Gilles Carpentier croit que le transporteur a amélioré son écoute et ses relations avec la clientèle depuis deux ans.

Défi de la STO: «mettre du monde dans les autobus»

Deux ans après le lancement tumultueux du Rapibus, le président de la Société de transport de l'Outaouais (STO) Gilles Carpentier a dressé lundi son bilan de mi-mandat. Pour lui, c'est clair: rien n'est parfait, mais beaucoup de travail a été accompli et le transporteur est engagé sur la bonne voie, celle de l'évolution.
D'emblée, même si la STO roule vers une hausse de 1,4% de son achalandage cette année après avoir enregistré des reculs depuis 2012, M. Carpentier ne cache pas que le plus gros défi sera de «mettre du monde dans les autobus».
Précisant qu'une somme de 2,2 millions $ répartie en quatre vagues a été investie pour la bonification du Rapibus, M. Carpentier croit que le transporteur a amélioré son écoute et ses relations avec la clientèle depuis deux ans.
«La dernière vague de changements, qui a touché les lignes 67, 78, 75, 85, 93, 94 et 95, a permis en moyenne d'abaisser le temps de déplacement de 5 à 10 minutes par voyage, soit 10 à 20 minutes par jour. Ce n'est pas peu significatif», se réjouit-il.
Les changements à la signalisation, grâce à un investissement de 200 000 $, ont quant à eux permis de diminuer le nombre de collisions sur le corridor du Rapibus, croit-il. On en comptait 10 pour une période de deux mois et demi seulement en 2013, alors qu'on en a dénombré 12 durant toute l'année dernière et 11 jusqu'ici en 2015.
Gatineau et les autres
Le dirigeant s'est également félicité que les liens se soient considérablement resserrés entre la Ville de Gatineau et la STO, sans compter les efforts qui sont faits pour arrimer les services avec ceux d'OC Transpo. Une rencontre entre les maires Watson et Pedneaud-Jobin ainsi que les présidents des deux transporteurs publics, Stephen Blais et M. Carpentier, est d'ailleurs prévue dans les semaines à venir.

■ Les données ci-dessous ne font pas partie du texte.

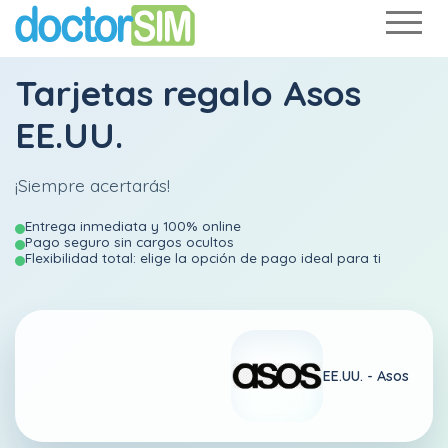
Tarjetas regalo Asos
EE.UU.
¡Siempre acertarás!
Entrega inmediata y 100% online
Pago seguro sin cargos ocultos
Flexibilidad total: elige la opción de pago ideal para ti
EE.UU. -
Asos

Signe que d'autres changements sont à venir dans le futur, un contrat a récemment été accordé à la firme CIMA + afin de revoir de fond en comble les normes de services de la STO, lesquelles datent de 1992. Un rapport sera produit à ce sujet et les résultats seront dévoilés l'an prochain.

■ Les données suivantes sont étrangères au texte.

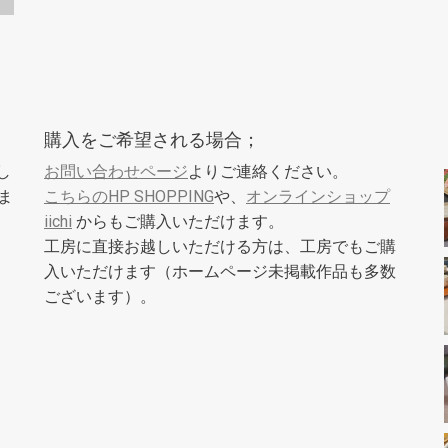
購入をご希望される場合；
し
お問い合わせページ
よりご連絡ください。
ま
こちらのHP SHOPPING
や、
オンラインショップ
iichi
からもご購入いただけます。
工房に直接お越しいただける方は、工房でもご購
入いただけます（ホームページ未掲載作品も多数
ございます）。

Le prolongement du Rapibus vers le boulevard Lorrain, un projet de 36 M $ toujours en attente de l'octroi du financement de Québec, le renouvellement de la flotte d'autobus (achat de 60 autobus hybrides dont 24 articulés) au coût de 66 M $ ainsi que le parachèvement des travaux de construction du centre de transport aux abords de l'autoroute 50, dont l'ouverture est prévue au début 2017, sont quelques-unes des autres priorités de la STO dans les prochains mois. L'ouverture d'un compte Twitter, réclamée par plusieurs, est aussi dans les cartons.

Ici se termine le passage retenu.